Solution à la crise du logement?

Un texte de Patricia Lefèvre

Paru dans le numéro

Publié le : 28 mai 2026

Dernière mise à jour : 31 mai 2026

 

La Ville de Sutton compte contenir la crise du logement en modifiant, entre autres, ses règlements sur les unités d'habitation accessoire (UHA).

unité d'habitation accessoire UHA

Si l’accès à l’habitation est rendu un problème généralisé, il se double à Sutton d’une féroce compétition entre résidences principales et secondaires, dont le coût moyen est ici plus élevé qu’ailleurs au Québec. Rien d’étonnant à ce que la moyenne des humains s’y retrouve en perte d’habitat, et qu’un des objectifs du nouveau cadre réglementaire soit spécifiquement de « soutenir le logement social et abordable ».

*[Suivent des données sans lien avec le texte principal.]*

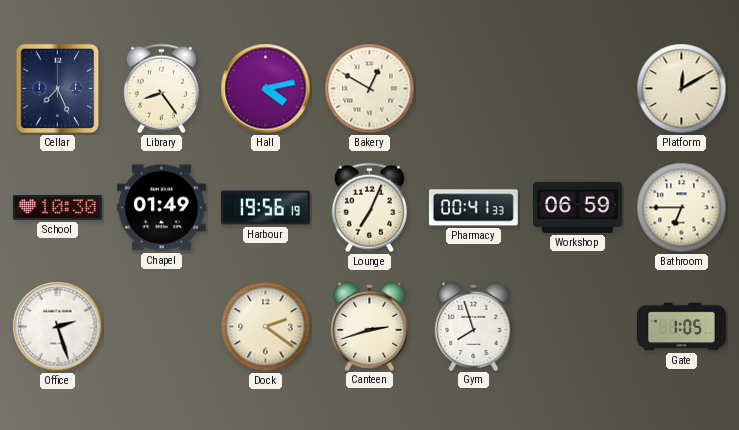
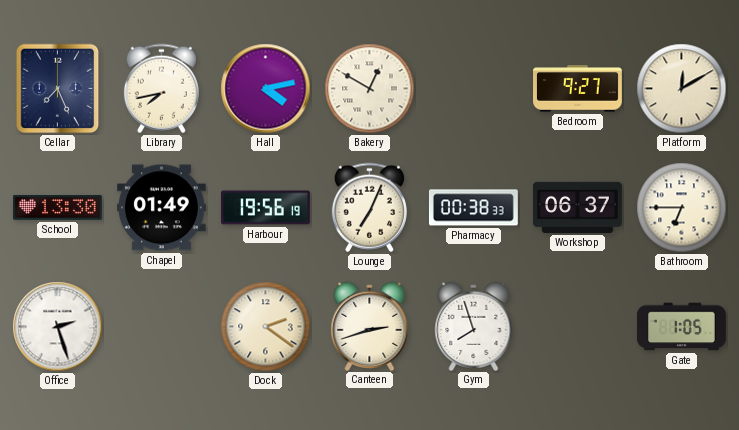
Library: 8:24 -> 7:43
Bedroom: none -> 9:27
School: 10:30 -> 13:30
Pharmacy: 00:41 -> 00:38
Workshop: 06:59 -> 06:37
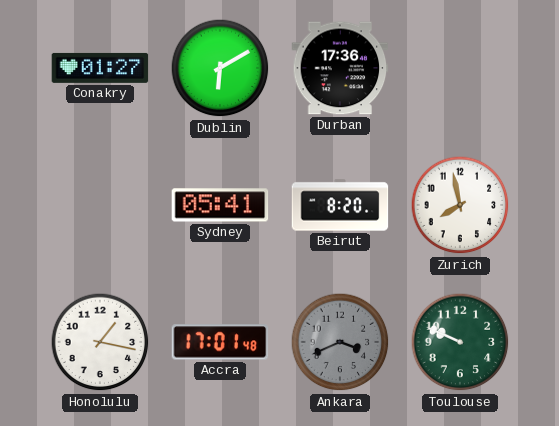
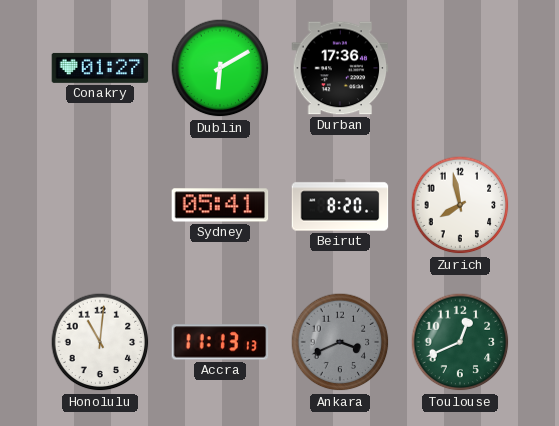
Honolulu: 1:17 -> 11:01
Accra: 17:01 -> 11:13
Toulouse: 9:49 -> 12:41
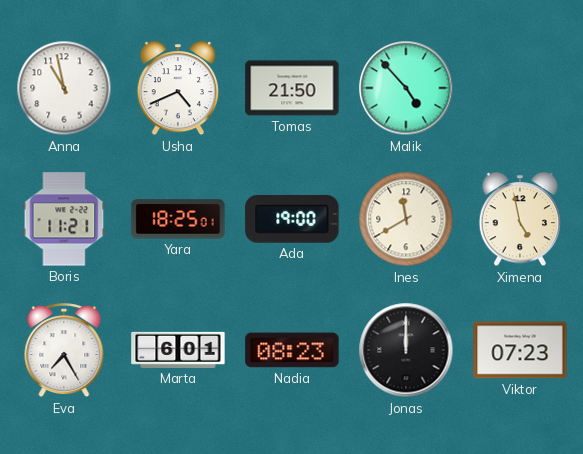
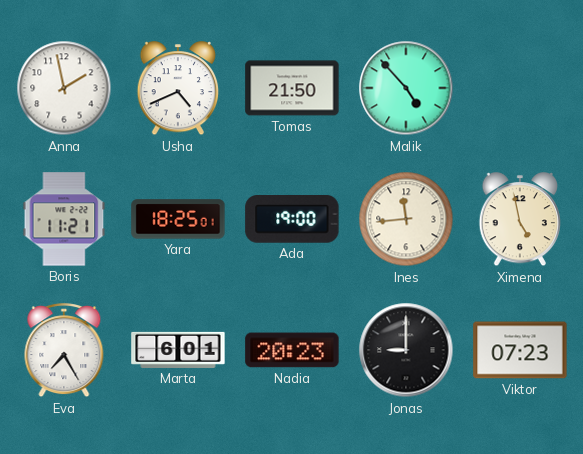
Anna: 10:58 -> 1:58
Ines: 11:40 -> 11:44
Nadia: 08:23 -> 20:23
Jonas: 12:00 -> 9:00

Le diable dans les détails

Plus facile à dire qu’à faire, toutefois. Le diable étant dans les détails, c’est lors de la consultation publique du 25 juin prochain à 19h qu’on pourra vérifier si la commande est remplie. Mais si l’on en juge par les énoncés d’intentions présentés le 23 avril dernier, la Ville compte prendre tous les moyens à sa disposition, du plus banal au plus innovant, pour tenter de contenir l’escalade.

Les unités d’habitations accessoires

En premier lieu, ne pas nuire. Le zonage « parc de maison mobile » du seul quartier encore abordable de Sutton devrait donc en toute logique être maintenu, en dépit des pressions exercées par le propriétaire du site. En second lieu, ouvrir plus grande la porte aux unités d’habitations accessoires (UHA) et la refermer un petit peu aux résidences de tourisme. Dans les deux cas, des amendements avaient déjà été apportés aux actuels règlements. On se propose de les bonifier, dans le but de favoriser l’ajout d’habitations abordables (et d’en limiter la perte). 

Les UHA sont des petites habitations ajoutées à des résidences existantes. Elles sont donc théoriquement moins coûteuses à mettre en place que des unités conventionnelles. Certains détails non spécifiés le 23 avril peuvent cependant faire une grande différence entre des vœux pieux et des conditions gagnantes. Seront-elles autorisées partout, de façon à ne pas rajouter de contraintes supplémentaires à celles découlant du milieu physique (milieux humides, par exemple) ou légal (zone verte déjà régie par la CPTAQ) ? 

Quelques questions

Leurs habitants devront-ils obligatoirement y résider à temps plein, compte tenu du but visé, ou les nouvelles constructions permettront-elles plutôt d’augmenter la valeur marchande d’un parc immobilier déjà hors de prix, en y autorisant l’ajout de mini-chalets louables à la saison (même si la location à court terme y est prohibée) ? Autorisera-t-on des unités légères et sans fondations, comme c’est déjà le cas pour la centaine de maisons mobiles présentes sur notre territoire, ou exigera-t-on un volume de béton les rendant beaucoup plus coûteuses à construire (et moins écologiques) ? 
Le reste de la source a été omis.